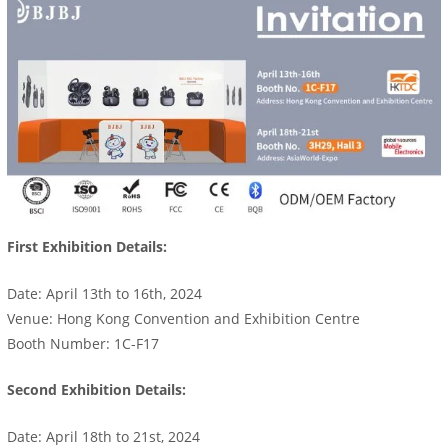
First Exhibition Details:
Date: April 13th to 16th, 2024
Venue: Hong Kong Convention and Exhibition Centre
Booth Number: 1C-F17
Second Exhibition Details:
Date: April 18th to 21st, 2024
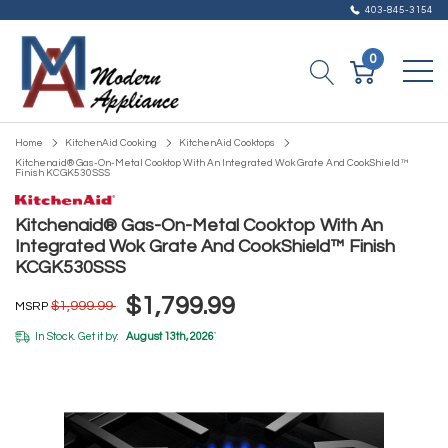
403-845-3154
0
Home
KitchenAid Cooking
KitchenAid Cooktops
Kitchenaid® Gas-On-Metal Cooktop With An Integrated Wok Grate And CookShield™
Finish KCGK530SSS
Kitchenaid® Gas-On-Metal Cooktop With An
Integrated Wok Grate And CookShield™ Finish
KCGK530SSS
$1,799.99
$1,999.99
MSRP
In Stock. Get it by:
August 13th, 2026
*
···
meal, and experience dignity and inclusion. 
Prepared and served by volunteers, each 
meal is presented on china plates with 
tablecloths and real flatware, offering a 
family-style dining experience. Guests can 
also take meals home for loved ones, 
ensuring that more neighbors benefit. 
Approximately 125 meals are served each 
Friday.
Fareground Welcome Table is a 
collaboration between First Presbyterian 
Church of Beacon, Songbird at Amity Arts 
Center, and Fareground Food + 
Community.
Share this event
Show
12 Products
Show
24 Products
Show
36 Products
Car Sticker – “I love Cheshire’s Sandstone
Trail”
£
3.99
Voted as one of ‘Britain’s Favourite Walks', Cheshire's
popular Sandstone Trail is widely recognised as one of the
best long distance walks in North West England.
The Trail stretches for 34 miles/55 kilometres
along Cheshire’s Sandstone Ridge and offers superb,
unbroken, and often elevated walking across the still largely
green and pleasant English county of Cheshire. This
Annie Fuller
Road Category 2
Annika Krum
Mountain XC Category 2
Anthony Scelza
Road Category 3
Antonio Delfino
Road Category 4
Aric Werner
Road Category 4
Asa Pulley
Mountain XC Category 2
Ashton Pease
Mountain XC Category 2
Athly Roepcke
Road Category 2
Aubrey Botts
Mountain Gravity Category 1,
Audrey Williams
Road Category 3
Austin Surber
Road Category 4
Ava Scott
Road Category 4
···
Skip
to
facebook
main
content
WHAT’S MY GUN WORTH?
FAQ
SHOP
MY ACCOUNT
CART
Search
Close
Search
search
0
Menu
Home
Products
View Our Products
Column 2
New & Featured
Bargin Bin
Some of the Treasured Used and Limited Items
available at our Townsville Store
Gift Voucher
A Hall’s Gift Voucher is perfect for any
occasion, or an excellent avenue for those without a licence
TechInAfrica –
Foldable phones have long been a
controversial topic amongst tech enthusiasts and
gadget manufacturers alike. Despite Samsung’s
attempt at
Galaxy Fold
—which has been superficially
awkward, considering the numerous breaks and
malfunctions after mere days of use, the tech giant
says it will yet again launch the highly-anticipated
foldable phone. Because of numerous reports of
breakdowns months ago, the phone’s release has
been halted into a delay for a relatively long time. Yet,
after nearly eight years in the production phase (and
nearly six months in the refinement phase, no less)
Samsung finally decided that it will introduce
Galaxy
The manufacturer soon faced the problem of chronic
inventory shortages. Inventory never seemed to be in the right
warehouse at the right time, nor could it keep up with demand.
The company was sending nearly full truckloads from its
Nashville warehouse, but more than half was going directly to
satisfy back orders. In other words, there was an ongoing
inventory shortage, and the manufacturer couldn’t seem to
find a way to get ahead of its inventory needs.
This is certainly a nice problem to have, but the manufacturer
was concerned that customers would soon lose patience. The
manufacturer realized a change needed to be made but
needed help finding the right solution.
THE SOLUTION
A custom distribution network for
···
■ Required action: Each line holding "right" should be copied from the material above.

■ Answer to this exercise:
inventory shortages. Inventory never seemed to be in the right
warehouse at the right time, nor could it keep up with demand.
needed help finding the right solution.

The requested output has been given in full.